The knife  .   .   .   .   .  [Rest of line lost.]
To place the edge  .   .   .  [Rest of line lost.]
Mary! the blood! it oozes sluggishly,
Scorning to come at call of blade so base.
Sathanas!  He that cuts the ear has left
The blade sticking at midway, for to turn
 And ask the Duke "if 'tis not done
Thus far with nice precision," and the Duke
Leans down to see, and cries, "'tis marvellous nice,
Shaved as thou wert ear-barber by profession!"
Whereat one witling cries, "'tis monstrous fit,
In sooth, a shaven-pated priest should have
A shaven-eared audience;" and another,
"Give thanks, thou Jacques, to this most gracious Duke
That rids thee of the life-long dread of loss
Of thy two ears, by cropping them at once;
And now henceforth full safely thou may'st dare
The powerfullest Lord in France to touch
An ear of thine;" and now the knave o' the knife
Seizes the handle to commence again, and saws
And . . ha!  Lift up thine head, O Henry!  Friend!
'Tis Marie, walking midway of the street,
As she had just stepped forth from out the gate
Of the very, very Heaven where God is,
Still glittering with the God-shine on her!  Look!
And there right suddenly the fool looked up
And saw the crowd divided in two ranks.
Raoul pale-stricken as a man that waits
God's first remark when he hath died into
God's sudden presence, saw the cropping knave
A-pause with knife in hand, the wondering folk
All straining forward with round-ringed eyes,
And Gris Grillon calm smiling while he prayed
The Holy Virgin's blessing.
                Down the lane
Betwixt the hedging bodies of the crowd,
[Part of line lost.]  .   .   .   .  majesty
[Part of line lost.]  .   .  a spirit pacing on the top
Of springy clouds, and bore straight on toward
The Duke.  On him her eyes burned steadily
With such gray fires of heaven-hot command
As Dawn burns Night away with, and she held
Her white forefinger quivering aloft
At greatest arm's-length of her dainty arm,
In menace sweeter than a kiss could be
And terribler than sudden whispers are
That come from lips unseen, in sunlit room.
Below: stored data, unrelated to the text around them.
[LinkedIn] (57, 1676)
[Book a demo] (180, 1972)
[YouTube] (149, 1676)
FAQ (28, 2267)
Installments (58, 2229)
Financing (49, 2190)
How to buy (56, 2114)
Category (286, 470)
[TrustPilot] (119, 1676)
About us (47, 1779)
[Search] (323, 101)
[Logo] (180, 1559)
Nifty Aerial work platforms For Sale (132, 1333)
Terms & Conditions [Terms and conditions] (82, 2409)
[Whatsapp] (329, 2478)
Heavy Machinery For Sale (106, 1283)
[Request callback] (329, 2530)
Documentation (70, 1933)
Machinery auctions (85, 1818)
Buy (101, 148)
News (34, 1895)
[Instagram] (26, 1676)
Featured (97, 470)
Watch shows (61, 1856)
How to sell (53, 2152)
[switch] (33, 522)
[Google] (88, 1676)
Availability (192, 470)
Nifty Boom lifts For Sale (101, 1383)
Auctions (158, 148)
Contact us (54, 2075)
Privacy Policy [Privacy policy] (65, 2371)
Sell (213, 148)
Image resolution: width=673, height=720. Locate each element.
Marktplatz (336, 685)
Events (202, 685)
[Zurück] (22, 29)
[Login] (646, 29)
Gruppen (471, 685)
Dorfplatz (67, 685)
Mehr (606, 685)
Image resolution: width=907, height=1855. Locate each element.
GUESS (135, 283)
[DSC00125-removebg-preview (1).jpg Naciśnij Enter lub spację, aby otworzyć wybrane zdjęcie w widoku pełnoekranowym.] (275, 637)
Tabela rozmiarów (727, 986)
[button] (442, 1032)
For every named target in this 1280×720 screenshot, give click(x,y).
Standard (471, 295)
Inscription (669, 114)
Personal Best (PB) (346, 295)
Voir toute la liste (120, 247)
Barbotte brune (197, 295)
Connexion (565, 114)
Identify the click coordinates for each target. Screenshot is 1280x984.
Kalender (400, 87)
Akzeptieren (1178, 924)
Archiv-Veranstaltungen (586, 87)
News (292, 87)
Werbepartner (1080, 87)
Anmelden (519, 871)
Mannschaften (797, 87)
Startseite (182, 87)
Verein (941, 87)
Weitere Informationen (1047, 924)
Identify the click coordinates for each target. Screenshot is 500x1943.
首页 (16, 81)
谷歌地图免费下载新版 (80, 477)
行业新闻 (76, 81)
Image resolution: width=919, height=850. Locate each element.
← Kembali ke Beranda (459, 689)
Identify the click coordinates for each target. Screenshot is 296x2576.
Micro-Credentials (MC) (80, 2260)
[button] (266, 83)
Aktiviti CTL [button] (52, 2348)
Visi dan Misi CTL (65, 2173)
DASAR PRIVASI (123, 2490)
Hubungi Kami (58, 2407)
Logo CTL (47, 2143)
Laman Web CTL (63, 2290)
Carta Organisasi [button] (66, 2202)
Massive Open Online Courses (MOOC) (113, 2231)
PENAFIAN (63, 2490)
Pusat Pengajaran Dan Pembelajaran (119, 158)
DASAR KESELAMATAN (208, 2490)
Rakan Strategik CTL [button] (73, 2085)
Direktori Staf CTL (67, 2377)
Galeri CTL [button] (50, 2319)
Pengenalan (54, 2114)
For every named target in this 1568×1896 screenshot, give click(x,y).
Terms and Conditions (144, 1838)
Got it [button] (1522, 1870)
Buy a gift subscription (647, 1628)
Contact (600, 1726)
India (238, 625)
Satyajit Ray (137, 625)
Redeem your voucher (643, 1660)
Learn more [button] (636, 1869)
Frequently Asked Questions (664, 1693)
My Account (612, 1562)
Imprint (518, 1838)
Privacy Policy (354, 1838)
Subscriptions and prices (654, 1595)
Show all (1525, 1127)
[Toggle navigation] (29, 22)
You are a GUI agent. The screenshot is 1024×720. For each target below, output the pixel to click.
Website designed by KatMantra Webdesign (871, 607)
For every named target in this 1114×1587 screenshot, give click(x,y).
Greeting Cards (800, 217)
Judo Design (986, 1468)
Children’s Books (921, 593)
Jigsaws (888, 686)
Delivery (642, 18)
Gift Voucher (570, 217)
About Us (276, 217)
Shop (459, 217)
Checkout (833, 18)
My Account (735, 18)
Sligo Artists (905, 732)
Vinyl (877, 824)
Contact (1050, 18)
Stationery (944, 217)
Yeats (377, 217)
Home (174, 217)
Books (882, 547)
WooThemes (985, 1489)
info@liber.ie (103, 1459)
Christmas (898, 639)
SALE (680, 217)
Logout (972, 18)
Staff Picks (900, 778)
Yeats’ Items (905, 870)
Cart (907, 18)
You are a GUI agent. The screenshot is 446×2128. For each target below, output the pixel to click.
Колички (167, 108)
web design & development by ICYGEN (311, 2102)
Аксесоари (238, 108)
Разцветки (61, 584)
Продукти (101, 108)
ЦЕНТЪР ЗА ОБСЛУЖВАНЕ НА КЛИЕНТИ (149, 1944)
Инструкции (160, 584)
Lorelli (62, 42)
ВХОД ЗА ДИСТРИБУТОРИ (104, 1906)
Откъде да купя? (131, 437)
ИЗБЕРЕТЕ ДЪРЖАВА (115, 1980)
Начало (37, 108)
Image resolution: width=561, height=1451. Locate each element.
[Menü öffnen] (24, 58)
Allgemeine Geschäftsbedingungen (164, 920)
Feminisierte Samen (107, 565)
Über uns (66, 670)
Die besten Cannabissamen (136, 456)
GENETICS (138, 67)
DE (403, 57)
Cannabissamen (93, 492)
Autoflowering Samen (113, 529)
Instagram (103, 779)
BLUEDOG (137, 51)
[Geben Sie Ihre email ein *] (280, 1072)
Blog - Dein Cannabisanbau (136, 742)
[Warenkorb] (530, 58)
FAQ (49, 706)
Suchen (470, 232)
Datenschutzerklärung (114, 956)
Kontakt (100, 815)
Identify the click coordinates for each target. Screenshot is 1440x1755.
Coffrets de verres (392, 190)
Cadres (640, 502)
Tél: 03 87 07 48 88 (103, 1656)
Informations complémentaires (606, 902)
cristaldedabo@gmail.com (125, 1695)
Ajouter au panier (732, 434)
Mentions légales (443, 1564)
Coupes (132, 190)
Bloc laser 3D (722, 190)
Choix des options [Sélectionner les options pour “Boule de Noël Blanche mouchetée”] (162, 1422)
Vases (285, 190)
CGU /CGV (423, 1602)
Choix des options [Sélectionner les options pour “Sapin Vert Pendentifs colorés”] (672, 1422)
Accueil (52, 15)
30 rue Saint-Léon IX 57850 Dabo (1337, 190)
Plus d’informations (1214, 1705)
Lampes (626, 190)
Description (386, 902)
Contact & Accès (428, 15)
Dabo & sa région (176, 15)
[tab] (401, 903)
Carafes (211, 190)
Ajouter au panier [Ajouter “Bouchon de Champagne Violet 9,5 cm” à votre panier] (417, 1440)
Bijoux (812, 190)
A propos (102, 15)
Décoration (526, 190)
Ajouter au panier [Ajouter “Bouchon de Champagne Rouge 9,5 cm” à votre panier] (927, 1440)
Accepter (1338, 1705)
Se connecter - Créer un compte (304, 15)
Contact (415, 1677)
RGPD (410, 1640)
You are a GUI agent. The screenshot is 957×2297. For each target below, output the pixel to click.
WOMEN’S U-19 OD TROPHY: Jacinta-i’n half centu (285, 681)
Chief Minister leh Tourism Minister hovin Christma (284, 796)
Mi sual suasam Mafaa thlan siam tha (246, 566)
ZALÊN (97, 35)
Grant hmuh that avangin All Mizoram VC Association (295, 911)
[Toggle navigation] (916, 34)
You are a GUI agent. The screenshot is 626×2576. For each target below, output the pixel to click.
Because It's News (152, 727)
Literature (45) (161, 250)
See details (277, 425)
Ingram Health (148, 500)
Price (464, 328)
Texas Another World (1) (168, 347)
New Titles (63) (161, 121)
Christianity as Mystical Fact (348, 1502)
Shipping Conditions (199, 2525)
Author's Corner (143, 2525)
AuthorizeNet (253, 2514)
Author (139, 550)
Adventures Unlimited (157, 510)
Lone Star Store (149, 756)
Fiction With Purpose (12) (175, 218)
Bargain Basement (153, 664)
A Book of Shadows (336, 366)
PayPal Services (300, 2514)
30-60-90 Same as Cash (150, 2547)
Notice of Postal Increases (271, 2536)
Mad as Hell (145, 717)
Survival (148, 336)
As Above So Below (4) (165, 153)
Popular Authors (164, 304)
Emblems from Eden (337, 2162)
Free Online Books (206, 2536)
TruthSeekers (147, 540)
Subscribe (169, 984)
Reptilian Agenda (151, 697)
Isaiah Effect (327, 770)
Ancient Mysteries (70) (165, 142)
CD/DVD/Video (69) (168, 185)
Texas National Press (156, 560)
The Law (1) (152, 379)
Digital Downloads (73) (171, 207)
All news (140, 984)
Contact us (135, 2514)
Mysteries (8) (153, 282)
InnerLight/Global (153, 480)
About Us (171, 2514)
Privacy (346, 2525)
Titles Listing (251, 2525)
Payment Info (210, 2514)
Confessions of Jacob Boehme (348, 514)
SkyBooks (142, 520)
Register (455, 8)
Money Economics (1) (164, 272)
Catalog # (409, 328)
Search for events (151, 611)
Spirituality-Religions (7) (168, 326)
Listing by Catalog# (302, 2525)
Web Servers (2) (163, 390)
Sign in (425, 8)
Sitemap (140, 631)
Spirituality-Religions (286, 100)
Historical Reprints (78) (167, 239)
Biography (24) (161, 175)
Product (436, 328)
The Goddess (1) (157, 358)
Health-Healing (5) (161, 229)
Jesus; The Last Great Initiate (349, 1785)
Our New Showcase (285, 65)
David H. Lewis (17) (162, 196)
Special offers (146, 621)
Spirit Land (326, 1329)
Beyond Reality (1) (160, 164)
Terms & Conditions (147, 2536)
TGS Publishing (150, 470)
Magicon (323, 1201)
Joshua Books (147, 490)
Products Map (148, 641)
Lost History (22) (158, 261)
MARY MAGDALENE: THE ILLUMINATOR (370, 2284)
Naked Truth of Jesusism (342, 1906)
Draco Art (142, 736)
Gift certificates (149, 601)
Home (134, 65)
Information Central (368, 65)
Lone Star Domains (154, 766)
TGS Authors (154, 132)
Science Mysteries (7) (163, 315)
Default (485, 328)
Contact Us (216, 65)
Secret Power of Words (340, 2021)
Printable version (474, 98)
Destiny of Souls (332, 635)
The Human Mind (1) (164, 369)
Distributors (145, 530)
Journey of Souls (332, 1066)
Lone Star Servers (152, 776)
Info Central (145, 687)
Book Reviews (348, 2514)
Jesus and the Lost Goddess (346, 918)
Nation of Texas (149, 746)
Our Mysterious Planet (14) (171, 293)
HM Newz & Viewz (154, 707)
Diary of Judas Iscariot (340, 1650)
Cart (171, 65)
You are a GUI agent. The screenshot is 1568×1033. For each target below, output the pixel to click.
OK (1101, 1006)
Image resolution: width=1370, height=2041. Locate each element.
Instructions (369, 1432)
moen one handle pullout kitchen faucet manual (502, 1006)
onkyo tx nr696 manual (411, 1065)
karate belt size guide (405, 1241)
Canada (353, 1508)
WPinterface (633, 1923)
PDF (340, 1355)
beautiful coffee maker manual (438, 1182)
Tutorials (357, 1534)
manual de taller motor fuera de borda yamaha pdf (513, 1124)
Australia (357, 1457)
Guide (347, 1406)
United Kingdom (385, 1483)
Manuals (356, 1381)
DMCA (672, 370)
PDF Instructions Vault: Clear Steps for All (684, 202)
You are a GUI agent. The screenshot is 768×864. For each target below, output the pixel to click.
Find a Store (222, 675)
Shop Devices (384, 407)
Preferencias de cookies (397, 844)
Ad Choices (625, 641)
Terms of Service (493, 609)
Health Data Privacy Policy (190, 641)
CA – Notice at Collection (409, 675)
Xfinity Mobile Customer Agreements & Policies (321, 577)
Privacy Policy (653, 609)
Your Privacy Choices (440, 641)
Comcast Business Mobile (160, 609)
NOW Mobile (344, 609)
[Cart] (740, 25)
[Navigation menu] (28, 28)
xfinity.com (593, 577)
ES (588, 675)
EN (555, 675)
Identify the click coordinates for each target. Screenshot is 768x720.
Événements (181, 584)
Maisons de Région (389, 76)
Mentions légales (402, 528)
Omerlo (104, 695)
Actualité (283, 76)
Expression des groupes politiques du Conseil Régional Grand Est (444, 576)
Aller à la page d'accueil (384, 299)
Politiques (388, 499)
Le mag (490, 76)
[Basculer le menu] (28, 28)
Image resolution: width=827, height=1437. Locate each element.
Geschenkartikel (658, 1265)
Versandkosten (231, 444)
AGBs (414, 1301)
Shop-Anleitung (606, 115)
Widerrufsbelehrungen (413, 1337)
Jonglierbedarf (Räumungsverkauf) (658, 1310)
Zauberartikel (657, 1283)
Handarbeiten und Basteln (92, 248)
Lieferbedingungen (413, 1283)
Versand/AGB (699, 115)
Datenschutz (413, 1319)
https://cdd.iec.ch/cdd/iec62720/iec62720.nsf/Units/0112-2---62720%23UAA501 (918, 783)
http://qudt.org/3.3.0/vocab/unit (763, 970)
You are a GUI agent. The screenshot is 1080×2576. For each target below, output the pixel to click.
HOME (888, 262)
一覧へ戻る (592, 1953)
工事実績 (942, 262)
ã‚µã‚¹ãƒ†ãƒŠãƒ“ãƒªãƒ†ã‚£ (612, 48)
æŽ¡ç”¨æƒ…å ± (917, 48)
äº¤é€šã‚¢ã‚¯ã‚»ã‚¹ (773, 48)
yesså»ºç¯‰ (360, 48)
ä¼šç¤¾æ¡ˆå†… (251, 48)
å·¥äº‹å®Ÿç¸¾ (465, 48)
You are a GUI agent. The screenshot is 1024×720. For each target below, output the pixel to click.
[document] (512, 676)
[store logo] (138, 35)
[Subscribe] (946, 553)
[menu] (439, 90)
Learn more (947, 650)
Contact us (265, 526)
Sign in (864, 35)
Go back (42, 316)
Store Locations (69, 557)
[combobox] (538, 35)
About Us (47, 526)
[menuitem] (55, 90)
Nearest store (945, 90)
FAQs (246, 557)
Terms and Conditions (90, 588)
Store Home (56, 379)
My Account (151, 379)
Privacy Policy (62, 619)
So with the spell of all the Powers of Sense
That e'er have swayed the savagery of hot blood
Raying from her whole body beautiful,
She held the eyes and wills of all the crowd.
Then from the numbed hand of him that cut,
The knife dropped down, and the quick fool stole in
And snatched and deftly severed all the withes
Unseen, and Jacques burst forth into the crowd,
And then the mass completed the long breath
They had forgot to draw, and surged upon
The centre where the maiden stood with sound
Of multitudes of blessings, and Lord Raoul
Rode homeward, silent and most pale and strange,
Deep-wrapt in moody fits of hot and cold.